What you should do: Work out the count of lines in the listing below that include "accurate". Give that count alone.

Data supplied:
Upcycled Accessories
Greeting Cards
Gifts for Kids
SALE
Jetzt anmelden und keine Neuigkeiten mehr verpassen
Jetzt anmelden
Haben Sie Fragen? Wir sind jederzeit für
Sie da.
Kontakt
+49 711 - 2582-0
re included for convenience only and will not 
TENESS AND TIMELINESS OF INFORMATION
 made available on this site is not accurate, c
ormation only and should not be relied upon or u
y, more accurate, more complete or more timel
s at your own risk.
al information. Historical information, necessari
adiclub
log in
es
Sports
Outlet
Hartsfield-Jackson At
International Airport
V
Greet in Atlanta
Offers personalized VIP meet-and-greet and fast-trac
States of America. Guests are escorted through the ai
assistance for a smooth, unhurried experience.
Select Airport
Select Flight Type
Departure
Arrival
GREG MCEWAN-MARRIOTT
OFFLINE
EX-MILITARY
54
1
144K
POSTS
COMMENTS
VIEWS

==

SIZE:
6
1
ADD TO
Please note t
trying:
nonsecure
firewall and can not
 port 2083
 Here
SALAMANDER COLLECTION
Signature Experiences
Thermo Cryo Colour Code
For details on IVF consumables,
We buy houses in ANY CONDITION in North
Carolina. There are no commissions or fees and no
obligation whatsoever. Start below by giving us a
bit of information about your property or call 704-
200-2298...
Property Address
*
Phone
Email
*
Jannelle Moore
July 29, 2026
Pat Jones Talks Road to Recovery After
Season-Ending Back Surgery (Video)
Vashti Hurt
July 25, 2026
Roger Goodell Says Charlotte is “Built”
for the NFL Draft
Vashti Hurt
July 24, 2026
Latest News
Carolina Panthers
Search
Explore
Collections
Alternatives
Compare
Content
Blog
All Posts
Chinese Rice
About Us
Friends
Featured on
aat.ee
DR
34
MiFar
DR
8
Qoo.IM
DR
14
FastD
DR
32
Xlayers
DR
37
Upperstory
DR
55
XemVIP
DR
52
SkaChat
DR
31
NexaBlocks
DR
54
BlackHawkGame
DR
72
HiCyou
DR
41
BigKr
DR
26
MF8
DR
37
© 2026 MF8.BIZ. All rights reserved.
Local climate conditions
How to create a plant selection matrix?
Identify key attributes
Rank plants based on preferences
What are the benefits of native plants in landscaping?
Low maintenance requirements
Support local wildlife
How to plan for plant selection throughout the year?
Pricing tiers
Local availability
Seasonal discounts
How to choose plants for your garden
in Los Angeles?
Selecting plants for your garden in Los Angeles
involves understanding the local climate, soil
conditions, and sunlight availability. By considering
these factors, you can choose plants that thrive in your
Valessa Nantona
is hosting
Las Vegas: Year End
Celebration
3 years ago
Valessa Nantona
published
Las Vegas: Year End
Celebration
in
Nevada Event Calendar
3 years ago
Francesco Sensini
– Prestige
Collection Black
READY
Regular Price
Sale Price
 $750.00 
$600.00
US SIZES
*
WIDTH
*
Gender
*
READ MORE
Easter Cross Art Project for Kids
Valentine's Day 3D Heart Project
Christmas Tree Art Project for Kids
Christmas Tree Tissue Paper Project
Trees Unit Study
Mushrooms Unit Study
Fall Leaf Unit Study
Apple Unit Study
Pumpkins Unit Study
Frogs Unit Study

Answer space: 2